In this lab you will respond to a set of prompts for two parts.
For the data product, you will interpret a different type of model – a model in a regression mode.
So far, we have specified and interpreted a classification model: one predicting a dichotomous outcome (i.e., whether students pass a course). In many cases, however, we are interested in predicting a continuous outcome (e.g., students’ number of points in a course or their score on a final exam).
While many parts of the machine learning process are the same for a regression machine learning model, one key part that is relevant to this lab is different: their interpretation. The confusion matrix we created to parse the predictive strength of our classification model does not pertain to regression machine learning models. Different metrics are used. For this lab, you will specify and interpret a regression machine learning model.

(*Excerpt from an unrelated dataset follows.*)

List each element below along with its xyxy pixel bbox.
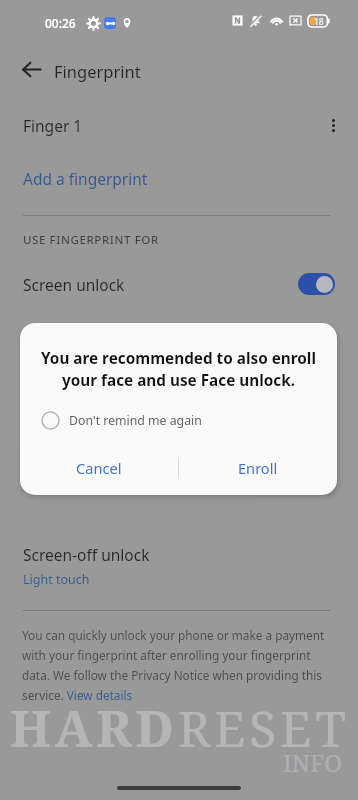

The requirements are as follows:
Change your outcome to students’ final exam performance (note: check the data dictionary for a pointer!).
Using the same data (and testing and training data sets), recipe, and workflow as you used in the case study, change the mode of your model from classification to regression and change the engine from a glm to an lm model.
Interpret your regression machine learning model in terms of three regression machine learning model metrics: MAE, MSE, and RMSE. Read about these metrics here. Similar to how we interpreted the classification machine learning metrics, focus on the substantive meaning of these statistics.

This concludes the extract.